The rapid production and incredible efficacy of the COVID-19 vaccine may have offered a skewed perception of vaccine production challenges. But researchers who develop HIV vaccines know those challenges all too well. This week, the National Institute of Allergy and Infectious Diseases (NIAID) released a disappointing update from a Phase IIb proof-of-concept study, which began in November 2017, for an investigational HIV vaccine made by Johnson & Johnson. The data from the “Imbokodo” clinical trial conducted in sub-Saharan Africa—which enrolled 2,637 women ages 18 to 35 years from five countries—suggest that the HIV vaccine posed no safety concerns but did not provide sufficient protection against HIV infection.

The Imbokodo primary analysis was conducted 24 months after participants received their first vaccinations. The study’s primary endpoint was based on the difference in the number of new HIV infections between the placebo and vaccine groups from month seven (one month after the third vaccination timepoint) through month 24.

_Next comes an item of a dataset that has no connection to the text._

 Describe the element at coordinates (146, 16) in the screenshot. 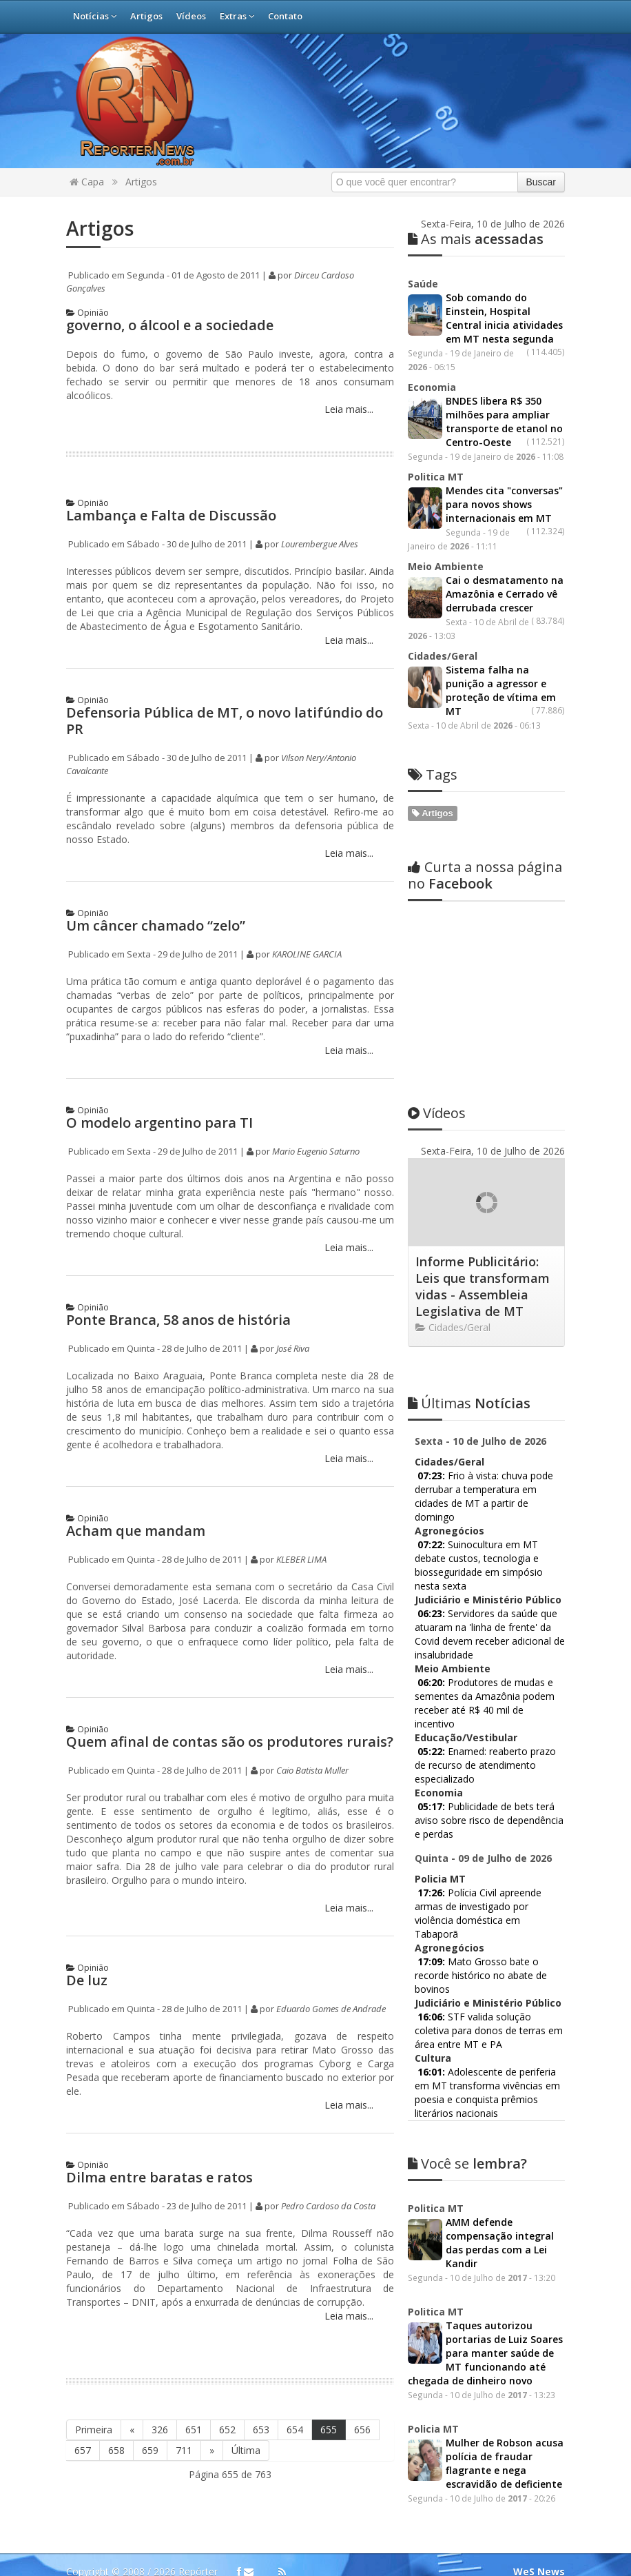

I see `Artigos` at that location.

When comparing the number of new HIV infections between study participants who were randomly assigned to receive either placebo or the investigational vaccine, statisticians found that 63 participants who received the placebo and 51 participants who received the experimental vaccine acquired HIV infection. Therefore, the investigational vaccine’s efficacy was 25.2% (95% confidence interval of vaccine efficacy—10.5% to 49.3%).

“The development of a safe and effective vaccine to prevent HIV infection has proven to be a formidable scientific challenge,” said Anthony S. Fauci, MD, director of the NIAID. “Although this is certainly not the study outcome for which we had hoped, we must apply the knowledge learned from the Imbokodo trial and continue our efforts to find a vaccine that will be protective against HIV.”

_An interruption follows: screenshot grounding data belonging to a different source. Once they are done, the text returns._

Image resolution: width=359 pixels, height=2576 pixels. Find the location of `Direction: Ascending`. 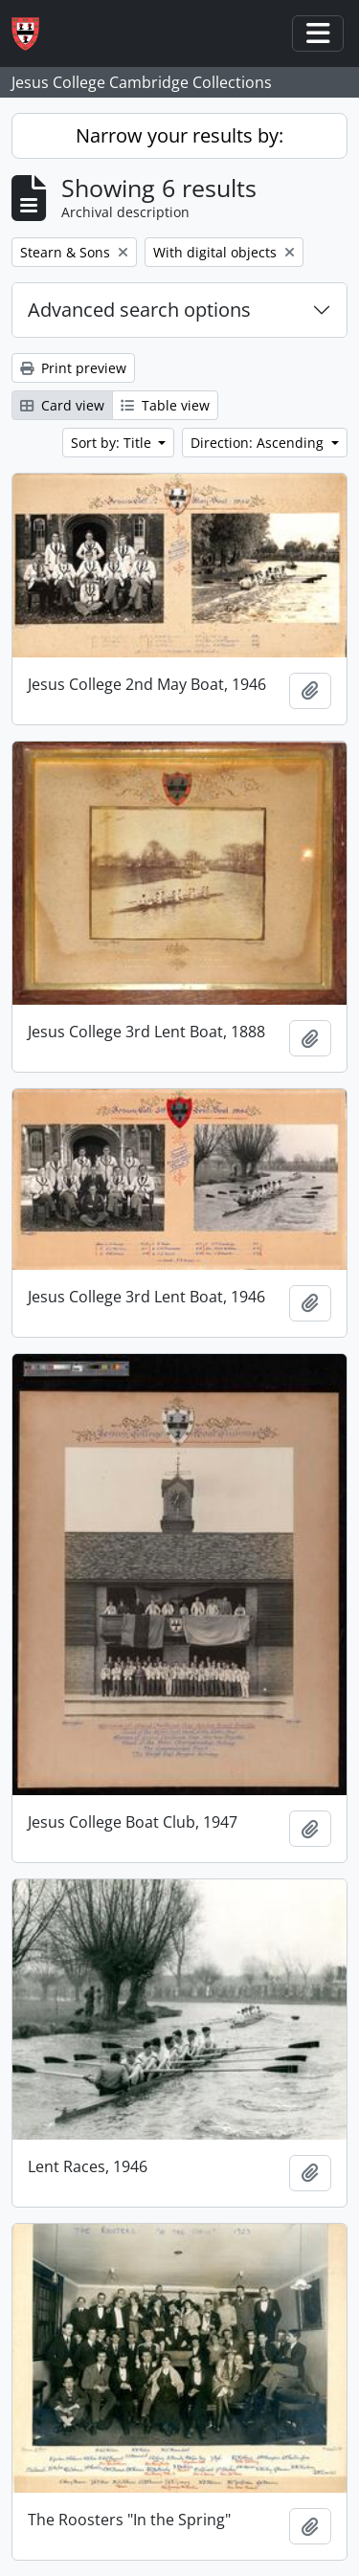

Direction: Ascending is located at coordinates (259, 442). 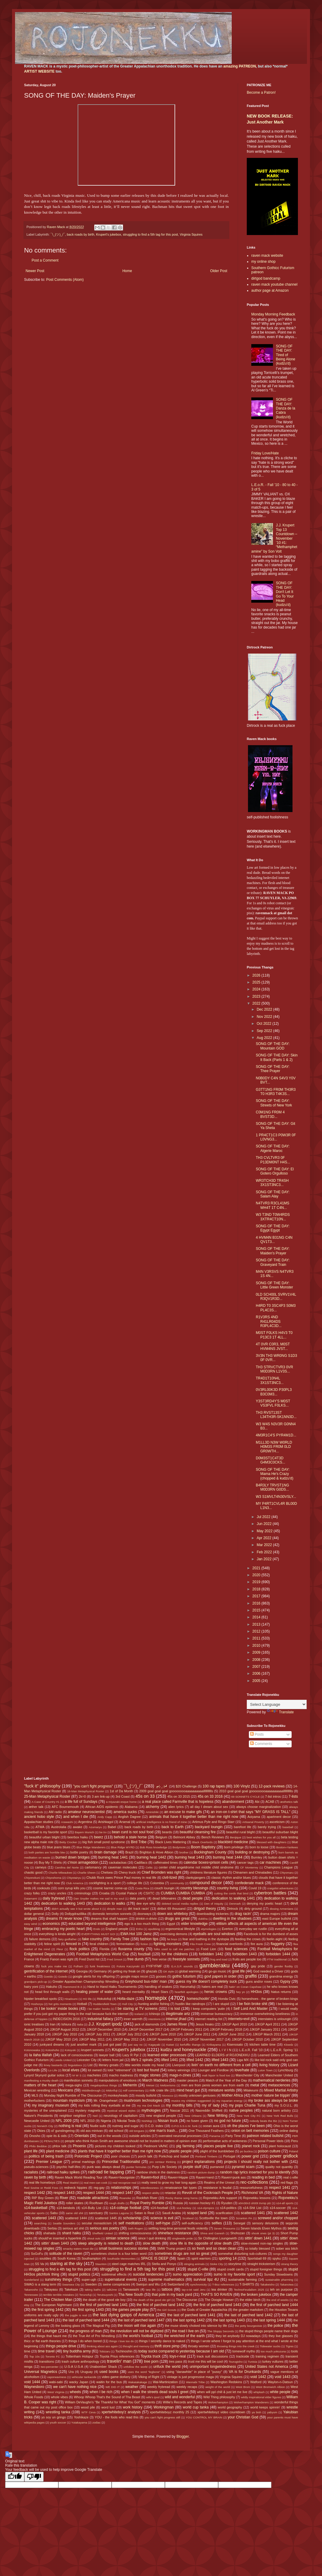 I want to click on poor choices, so click(x=120, y=2156). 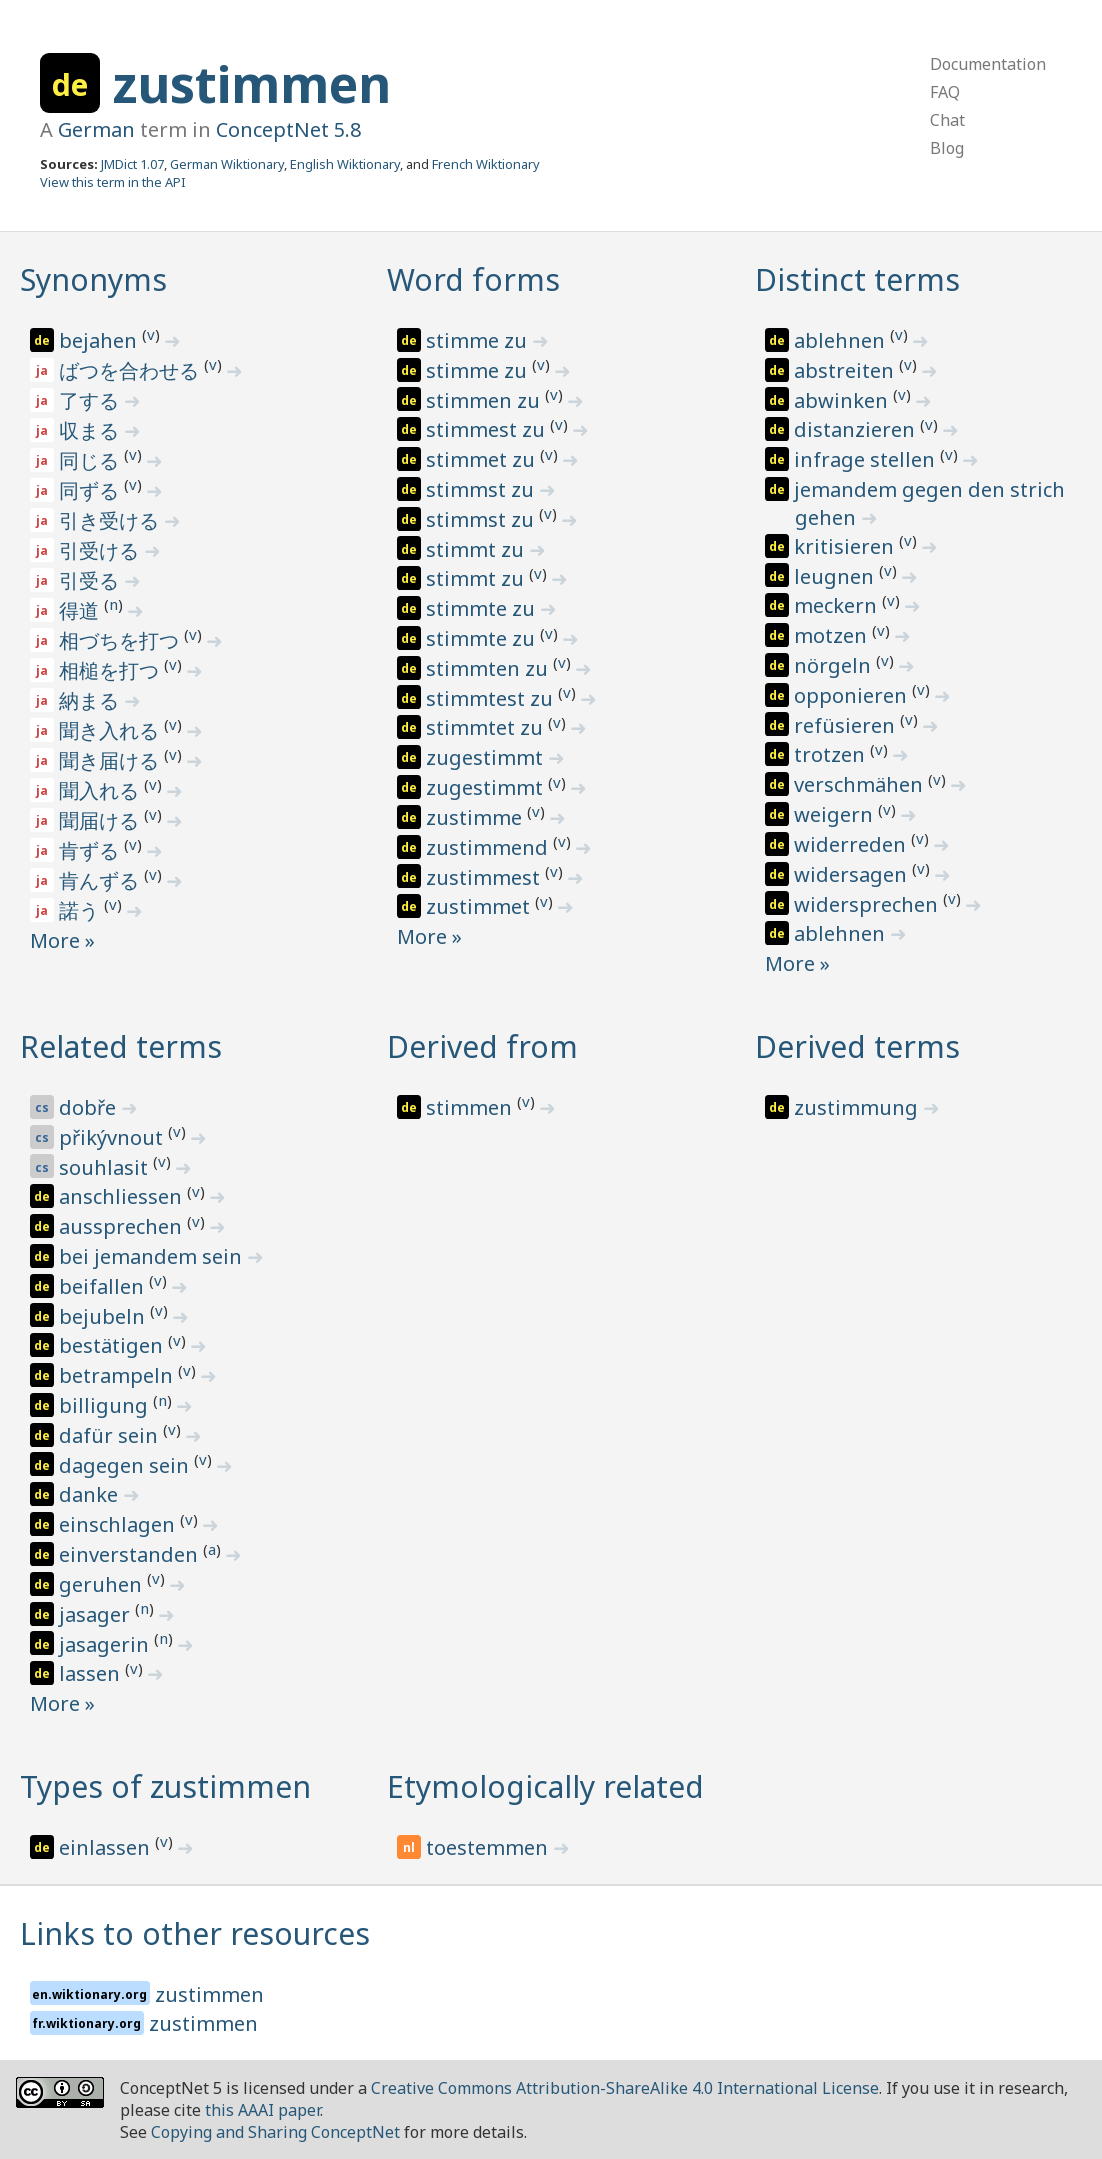 What do you see at coordinates (111, 1435) in the screenshot?
I see `dafür sein` at bounding box center [111, 1435].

The study vaccine was found to be safe with no serious adverse events associated with it. Study participants are being informed of the findings and will have follow-up visits with the study investigators. Further analysis of the Imbokodo study will continue, and the study is thought to have provided sufficient data for further immunological correlates research.

The investigational vaccine tested in the Imbokodo study is based on “mosaic” immunogens—vaccine components designed to induce immune responses against a wide variety of global HIV strains. The vaccine candidate used a strain of common-cold virus (adenovirus serotype 26, or Ad26) to deliver four (quadrivalent) mosaic antigens to spur an immune response. Earlier research indicated the vaccine was both well-tolerated and could induce an anti-HIV immune response. Imbokodo participants received four vaccinations during a one-year period. This included four doses of the investigational quadrivalent vaccine. The final two doses were administered together with doses of an HIV protein, clade C gp140, and an adjuvant to boost immune responses. Participants were followed for at least two years. The primary analysis occurred one year after the last study participant’s final vaccination.

Study participants were offered pre-exposure prophylaxis medication to prevent HIV infection during the clinical trial. The women who acquired HIV infection were directed to medical care and offered antiretroviral treatment.

The Imbokodo study, also known as HVTN 705/HPX2008, is sponsored by Janssen Vaccines & Prevention, part of the Janssen Pharmaceutical Companies of Johnson & Johnson. It is funded by two primary partners, the Bill & Melinda Gates Foundation (BMGF) and the NIAID.